Kemauan dan kemampuan membaca Theodore Roosevelt, salah seorang presiden Amerika, sungguh luar biasa. Ia ditemukan membaca tiga buku dalam seharinya selama di Gedung Putih. Presiden Amerika lainnya, John F. Kennedy, diketahui mampu membaca dengan kecepatan mengagumkan, 1.000 kpm (kata per menit). Ini tentu prestasi yang luar biasa. Sebab, mengutip Harry Shefter yang pernah menulis Faster Reading Self Thought, pada umumnya orang biasa dapat melatih dirinya membaca sampai 350-500 kpm saja.

Hal yang sama juga ditegaskan Norman Lewis dalam karyanya How To Read Better and Faster. Fakta yang Lewis temukan dari Reading Clinic, Darmouth College, dan fakta dari kursus-kursus membaca cepat di Universitas Florida maupun Universitas Purdue, menunjukkan bahwa orang yang tidak terlatih hanya mampu membaca sekitar 110-245 kpm saja. Dan bila mereka dilatih selama 2-4 minggu (tidak disebutkan berapa jam pelatihannya), maka kemampuan itu dapat ditingkatkan menjadi 325-500 kpm. Apakah hal yang sama berlaku untuk orang Indonesia? Diperlukan suatu penelitian untuk menjawabnya.

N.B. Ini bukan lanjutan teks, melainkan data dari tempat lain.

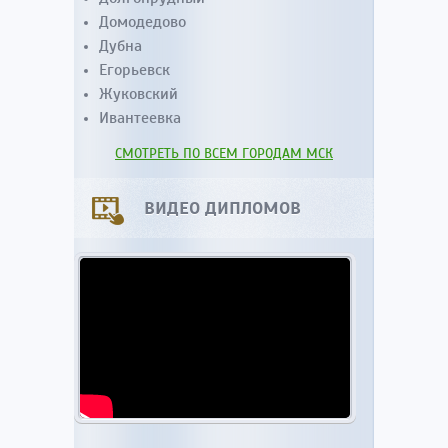
Домодедово
Дубна
Егорьевск
Жуковский
Ивантеевка
СМОТРЕТЬ ПО ВСЕМ ГОРОДАМ МСК
ВИДЕО ДИПЛОМОВ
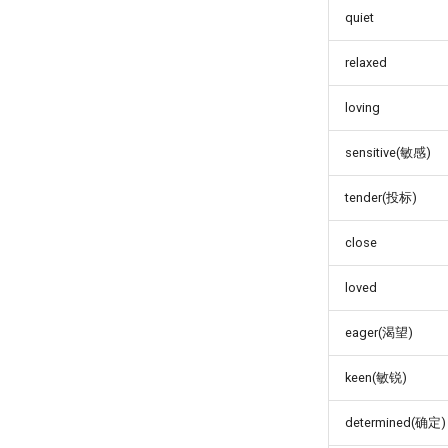
quiet
relaxed
loving
sensitive(敏感)
tender(投标)
close
loved
eager(渴望)
keen(敏锐)
determined(确定)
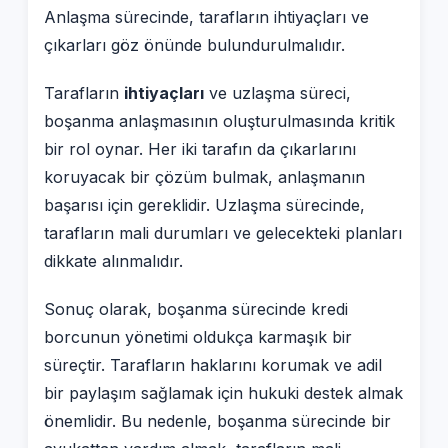
Anlaşma sürecinde, tarafların ihtiyaçları ve
çıkarları göz önünde bulundurulmalıdır.
Tarafların
ihtiyaçları
ve uzlaşma süreci,
boşanma anlaşmasının oluşturulmasında kritik
bir rol oynar. Her iki tarafın da çıkarlarını
koruyacak bir çözüm bulmak, anlaşmanın
başarısı için gereklidir. Uzlaşma sürecinde,
tarafların mali durumları ve gelecekteki planları
dikkate alınmalıdır.
Sonuç olarak, boşanma sürecinde kredi
borcunun yönetimi oldukça karmaşık bir
süreçtir. Tarafların haklarını korumak ve adil
bir paylaşım sağlamak için hukuki destek almak
önemlidir. Bu nedenle, boşanma sürecinde bir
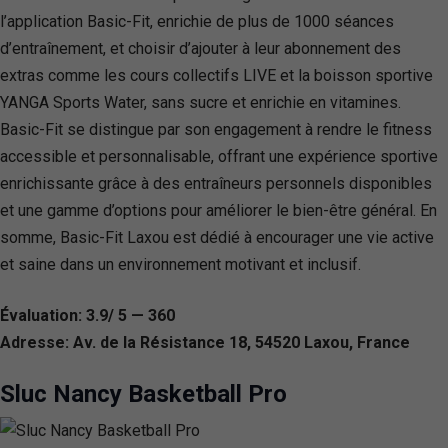
l’application Basic-Fit, enrichie de plus de 1000 séances
d’entraînement, et choisir d’ajouter à leur abonnement des
extras comme les cours collectifs LIVE et la boisson sportive
YANGA Sports Water, sans sucre et enrichie en vitamines.
Basic-Fit se distingue par son engagement à rendre le fitness
accessible et personnalisable, offrant une expérience sportive
enrichissante grâce à des entraîneurs personnels disponibles
et une gamme d’options pour améliorer le bien-être général. En
somme, Basic-Fit Laxou est dédié à encourager une vie active
et saine dans un environnement motivant et inclusif.
Évaluation: 3.9/ 5 — 360
Adresse: Av. de la Résistance 18, 54520 Laxou, France
Sluc Nancy Basketball Pro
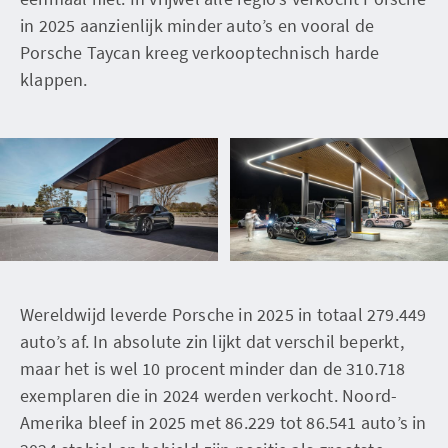
in 2025 aanzienlijk minder auto’s en vooral de
Porsche Taycan kreeg verkooptechnisch harde
klappen.
Wereldwijd leverde Porsche in 2025 in totaal 279.449
auto’s af. In absolute zin lijkt dat verschil beperkt,
maar het is wel 10 procent minder dan de 310.718
exemplaren die in 2024 werden verkocht. Noord-
Amerika bleef in 2025 met 86.229 tot 86.541 auto’s in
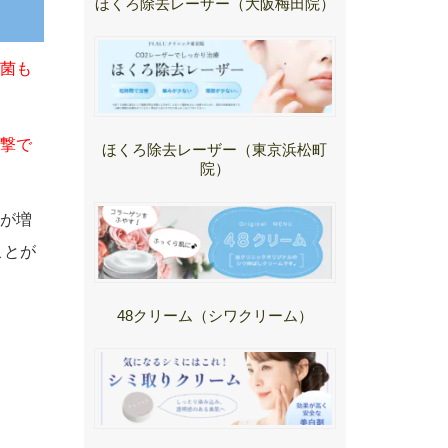
ほくろ除去レーザー（大阪梅田院）
菌も
撃で
ほくろ除去レーザー（東京浜松町
院）
が増
ことが
48クリーム（シワクリーム）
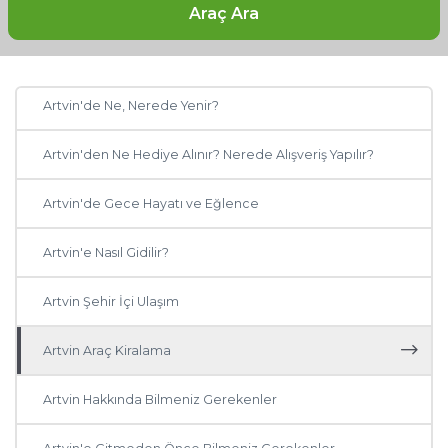
Artvin'de Gezilecek Yerler
Araç Ara
Artvin Otelleri: Artvin'de Nerede Kalınır?
Diğer Şehirler
Artvin'de Ne, Nerede Yenir?
Adana
Artvin'den Ne Hediye Alınır? Nerede Alışveriş Yapılır?
Antalya
Artvin'de Gece Hayatı ve Eğlence
Ankara
Artvin'e Nasıl Gidilir?
Muğla
Artvin Şehir İçi Ulaşım
Trabzon
Artvin Araç Kiralama
Balıkesir
Artvin Hakkında Bilmeniz Gerekenler
Mardin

Kita belum tahu seberapa cepat rata-rata orang Indonesia membaca. Kita juga tidak punya catatan berapa banyak buku yang pernah di baca Bung Karno, Bung Hatta, dan Bung Syahrir, serta seberapa cepat mereka mampu membaca. Kita tidak tahu apakah Pak Harto saat menjadi presiden suka membaca. Bung Rudy (B.J. Habibie) yang cendikiawan (katanya Bung Karno negarawan dan Pak Harto itu hartawan) mungkin banyak membaca juga, meski kita tak tahu apa bacaannya dan berapa kecepatan ia membaca. Lalu Gus Dur, yang pernah mengaku mampu mengingat sekitar 2.000 nomor telepon diluar kepala sebelum stroke, juga pasti doyan membaca. Hanya berapa cepat ia melakukan aktivitas itu dan apakah dengan gangguan penglihatan yang dideritanya belakangan, apakah ia masih rajin membaca?

Terlepas dari semua soal di atas, membaca sebagai kegiatan sosial-budaya jelas memerlukan kemauan untuk melakukannya secara konsisten. Bahkan Christine Nutall, penulis Teaching Reading Skill in a Foreign Language, pernah mengatakan bahwa membaca sebenarnya tidak dapat "diajarkan". Orang harus membuka diri untuk bersedia belajar membaca. Artinya faktor kemauan lebih dominan ketimbang faktor pengajar atau pelatih. Seseorang diyakini dapat belajar membaca, sekalipun tanpa pengajar khusus untuk itu. Juga dalam hal belajar membaca cepat.

Jika demikian halnya, saya sering bertanya-tanya dalam hati, apakah yang membuat orang Indonesia kurang sekali menunjukkan kemauan dan minat untuk membaca? Mengapa orang sering mengeluhkan rendahnya minat baca masyarakat kita?